(Extracted page text data)
----------

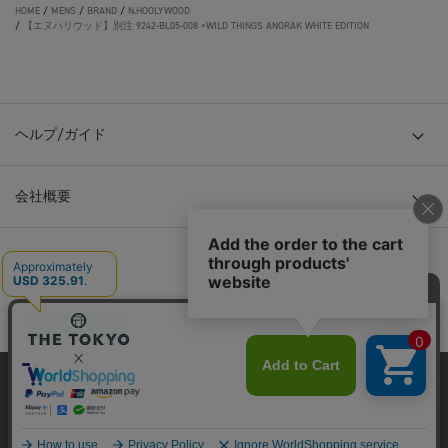
HOME
/
MENS
/
BRAND
/
N.HOOLYWOOD
/
【エヌハリウッド】別注 9242-BL05-008 ×WILD THINGS ANORAK WHITE EDITION
ヘルプ/ガイド
会社概要
© TOKYO BASE CO., LTD
当サイトはクッキー(cookie)を使用します。クッキーはサイト内
の一部の機能および、サイトの使用状況の分析からマーケティ
ング活動に利用することを目的としています。
プライバシーポリシーは
こちら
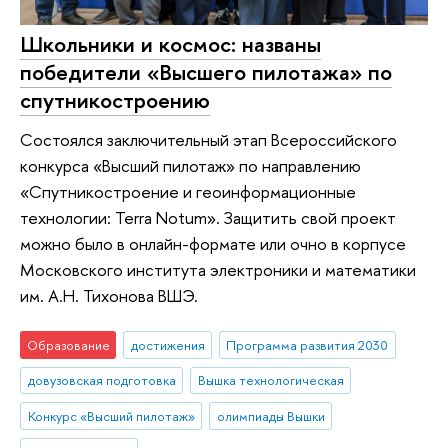
Школьники и космос: названы
победители «Высшего пилотажа» по
спутникостроению
Состоялся заключительный этап Всероссийского
конкурса «Высший пилотаж» по направлению
«Спутникостроение и геоинформационные
технологии: Terra Notum». Защитить свой проект
можно было в онлайн-формате или очно в корпусе
Московского института электроники и математики
им. А.Н. Тихонова ВШЭ.
Образование
достижения
Программа развития 2030
довузовская подготовка
Вышка технологическая
Конкурс «Высший пилотаж»
олимпиады Вышки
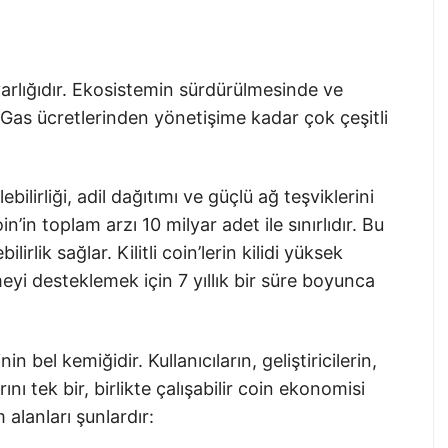
lığıdır. Ekosistemin sürdürülmesinde ve
. Gas ücretlerinden yönetişime kadar çok çeşitli
ilirliği, adil dağıtımı ve güçlü ağ teşviklerini
in toplam arzı 10 milyar adet ile sınırlıdır. Bu
lirlik sağlar. Kilitli coin’lerin kilidi yüksek
i desteklemek için 7 yıllık bir süre boyunca
el kemiğidir. Kullanıcıların, geliştiricilerin,
rını tek bir, birlikte çalışabilir coin ekonomisi
 alanları şunlardır:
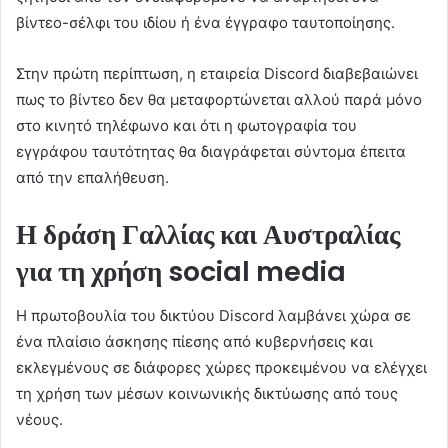
βίντεο-σέλφι του ιδίου ή ένα έγγραφο ταυτοποίησης.
Στην πρώτη περίπτωση, η εταιρεία Discord διαβεβαιώνει
πως το βίντεο δεν θα μεταφορτώνεται αλλού παρά μόνο
στο κινητό τηλέφωνο και ότι η φωτογραφία του
εγγράφου ταυτότητας θα διαγράφεται σύντομα έπειτα
από την επαλήθευση.
Η δράση Γαλλίας και Αυστραλίας
για τη χρήση social media
Η πρωτοβουλία του δικτύου Discord λαμβάνει χώρα σε
ένα πλαίσιο άσκησης πίεσης από κυβερνήσεις και
εκλεγμένους σε διάφορες χώρες προκειμένου να ελέγχει
τη χρήση των μέσων κοινωνικής δικτύωσης από τους
νέους.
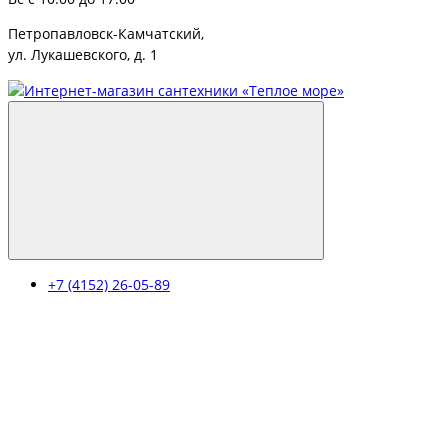
Петропавловск-Камчатский,
ул. Лукашевского, д. 1
+7 (4152) 26-05-89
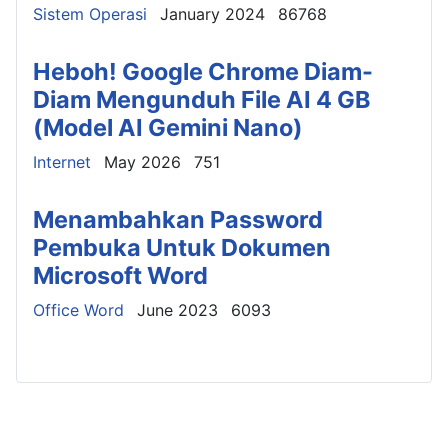
Details
Sistem Operasi
January 2024
86768
Heboh! Google Chrome Diam-
Diam Mengunduh File AI 4 GB
(Model AI Gemini Nano)
Details
Internet
May 2026
751
Menambahkan Password
Pembuka Untuk Dokumen
Microsoft Word
Details
Office Word
June 2023
6093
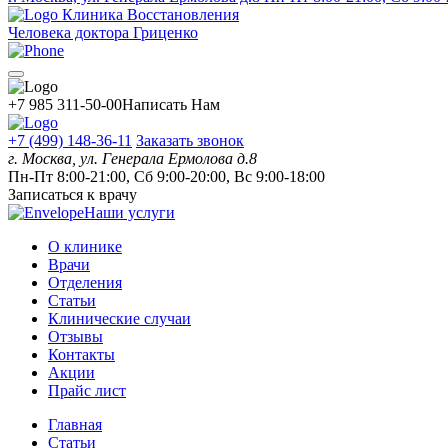
Клиника Восстановления
Человека доктора Гриценко
+7 985 311-50-00
Написать Нам
+7 (499) 148-36-11
Заказать звонок
г. Москва, ул. Генерала Ермолова д.8
Пн-Пт 8:00-21:00, Сб 9:00-20:00, Вс 9:00-18:00
Записаться к врачу
Наши услуги
О клинике
Врачи
Отделения
Статьи
Клинические случаи
Отзывы
Контакты
Акции
Прайс лист
Главная
Статьи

----------

[TO DO]
Leave out all pictures and retype precisely the lines that run from the line containing "Pembuka Untuk Dokumen" to the last line of the records.

[RESPONSE AREA]
Pembuka Untuk Dokumen
Microsoft Word
Details
Office Word
June 2023
6093
Клиника Восстановления
Человека доктора Гриценко
+7 985 311-50-00
Написать Нам
+7 (499) 148-36-11
Заказать звонок
г. Москва, ул. Генерала Ермолова д.8
Пн-Пт 8:00-21:00, Сб 9:00-20:00, Вс 9:00-18:00
Записаться к врачу
Наши услуги
О клинике
Врачи
Отделения
Статьи
Клинические случаи
Отзывы
Контакты
Акции
Прайс лист
Главная
Статьи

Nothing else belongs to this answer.